Still, coach Steve Hansen persisted and it wasn’t until New Zealand’s ill-fated semi-final against England that a new option was trialled, with Barrett shifted from the second row onto the blindside.
It wasn’t quite the inspired selection that Hansen would have hoped for, with the English forwards comfortably playing their New Zealand opponents out of the game.
Hansen himself probably still wonder what his best option would have been going into that game. Jacobson and Squire were both back home in New Zealand, alongside the likes of Vaea Fifita and Luke Whitelock, while Shannon Frizell and Matt Todd were saved for the bronze playoff a week later.
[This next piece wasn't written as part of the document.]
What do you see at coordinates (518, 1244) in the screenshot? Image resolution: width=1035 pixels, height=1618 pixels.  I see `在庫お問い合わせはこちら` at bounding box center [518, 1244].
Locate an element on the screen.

Whatever the right answer is, it’s becoming clear that the role of each loose forward is no longer as simple as it was in the past.
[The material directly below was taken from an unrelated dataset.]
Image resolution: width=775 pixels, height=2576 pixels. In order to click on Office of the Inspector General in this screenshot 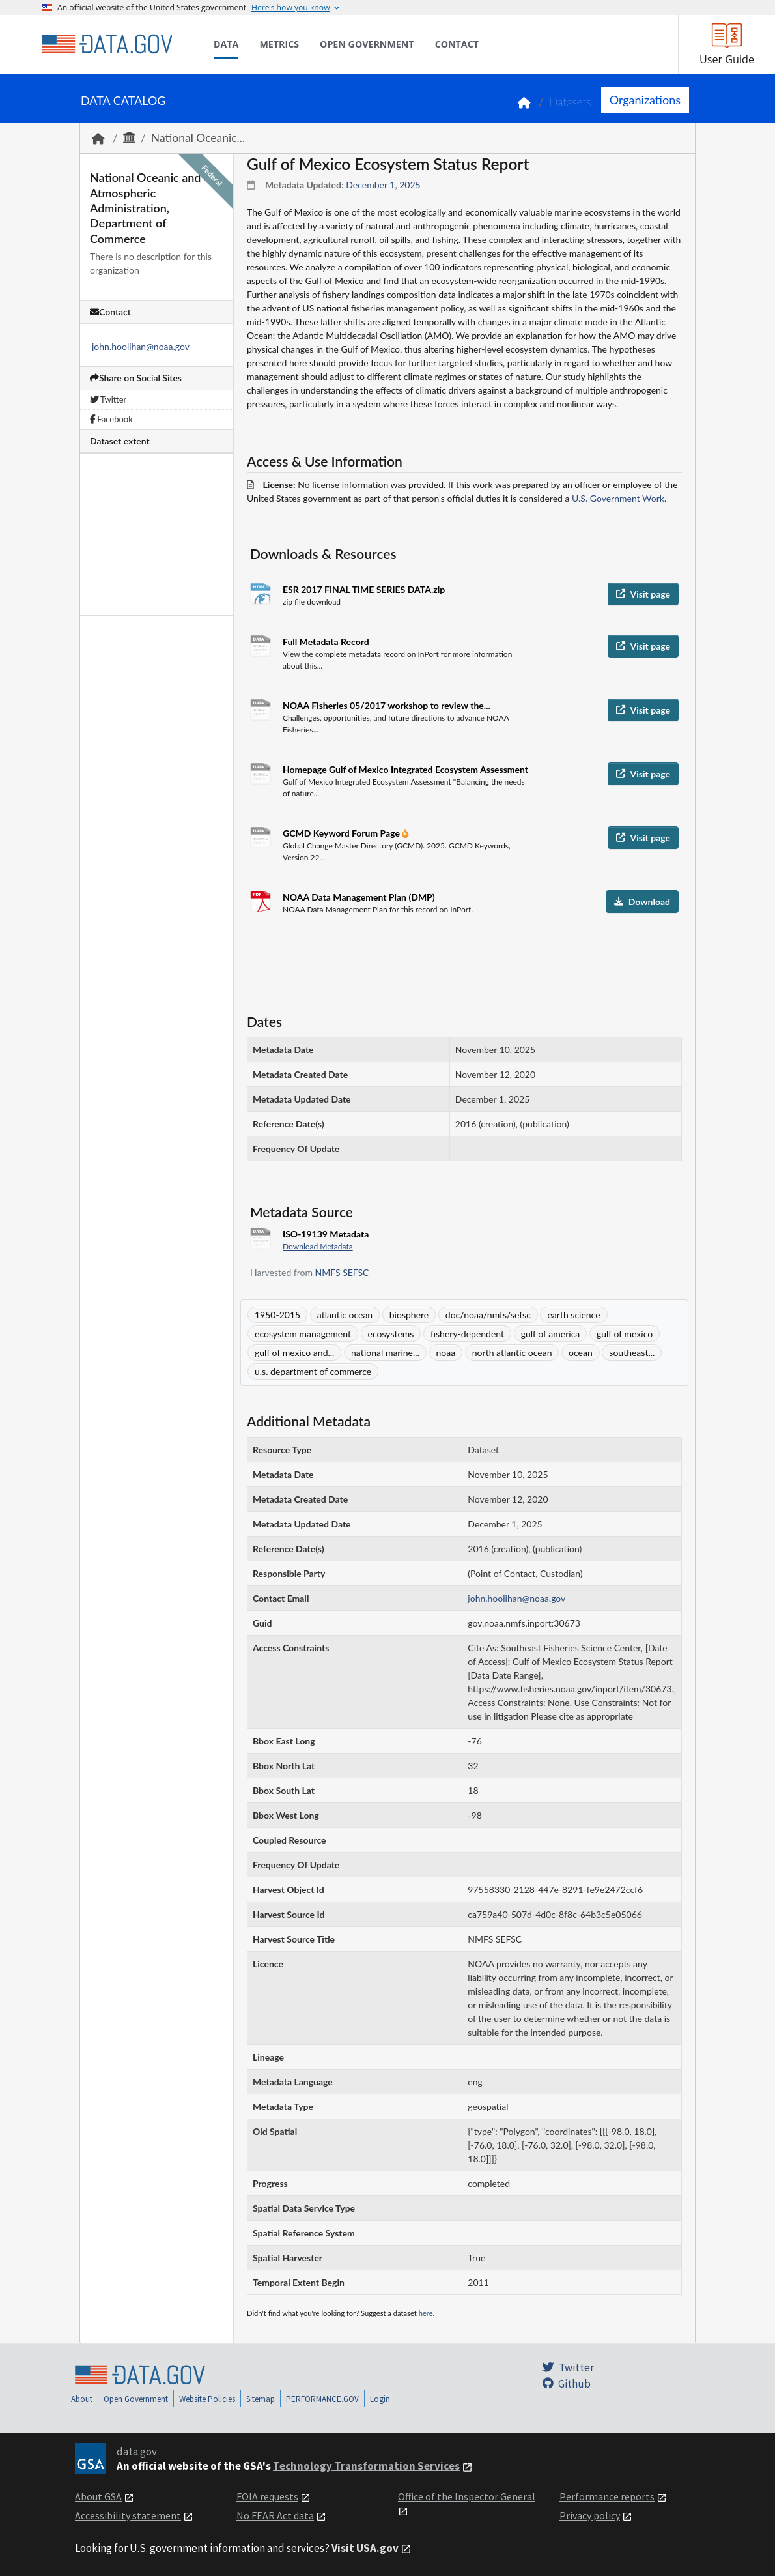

Alongside the usual jobs of a forward, tackling, fetching and ball carrying was the traditional jobs of the blindside flanker, the openside flanker and the number 8, respectively.
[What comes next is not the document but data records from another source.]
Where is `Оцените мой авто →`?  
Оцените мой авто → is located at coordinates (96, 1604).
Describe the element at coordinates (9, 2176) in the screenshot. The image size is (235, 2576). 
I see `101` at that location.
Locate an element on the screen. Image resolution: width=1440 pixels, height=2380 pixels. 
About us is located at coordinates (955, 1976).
Loose forwards are now expected to do all of the above, as well as running in open play, passing and sometimes even kicking.
There are simply no players on the field that are expected to have as diverse a pallet of skills as a loosie – and coaches and fans alike are expecting more and more from New Zealand’s players.
Jacobson, who has played almost zero rugby on the openside has been touted as Test-level 7 – simply because he can do all the jobs required of a modern-day loosie.
“I feel a lot more comfortable at 6 and 8,” said Jacobson at the Super Rugby launch. “I’ve had a little bit of time in the saddle at 7 to build a little confidence there.
“I’m not too phased where I am, as long as I’m out on the pitch. If that’s where the team wants me then sweet as, no dramas.”
Savea has also covered all three loose forward roles between the Hurricanes and the All Blacks while Cane has been used at the back of the scrum for the Chiefs.
In the Chiefs’ game against the Reds, late in the 2019 season, Cane was originally named on the blindside with Lachlan Boshier at 7 but when the pair ran out of the tunnel for the match, it was Boshier who’d been handed the No.6 jersey.
“To be honest, it wouldn’t worry me which number they have on their back,” said Chiefs forwards coach Neil Barnes ahead of the game. “We talk about what roles they’re going to do from a set-piece and, from there, it’s just rugby and they play, so it’s not a big deal.”
Cane also shed some light on the situation.
“As soon as [the team] got announced, Lachie and I talked and Neil came over and said ‘I don’t care which jersey you guys wear, you guys sort it out’.
“We were like ‘well I’m doing seven at line-out, Lachie’s doing six at lineout’. I said [to Boshier] ‘do you want to do seven at scrum time?’, he goes ‘I don’t really mind’. I said ‘sweet, I don’t mind either.’”
Because there’s so much more to the roles than simply tackling or causing a ruckus at the breakdown, the similarities between the two positions have grown so much compared to the aspects that make them unique that distinguishing between the two is almost pointless.
The current crop of New Zealand loose forwards that will contest for spots in the first All Blacks squad for the year are all more than capable of playing in at least two positions.
Incumbents Cane and Savea can effectively operate across the whole back row. Jacobson and Blues flank Dalton Papalii are in a similar boat – though their comparative lack of experience means they haven’t had the chance to show off their abilities in all three positions at Super Rugby level yet.
Then there are the hybrid lock/flankers like Barrett, Fifita, Frizell and Tom Robinson.
It’s fast becoming apparent that to progress to the next level, you’re going to need at least a few strings to your both – especially with compacted squads, such as at the World Cup.
With just 31 men allowed, the ability to cover more than one position is imperative and, thankfully, most of New Zealand’s loose forwards are capable of doing so.
The role of a loose forward has grown considerably since the early years of professionalism where specialisation was key. Now, strength lies in the breadth of skills and selection at the highest levels is becoming more and more dependent on it.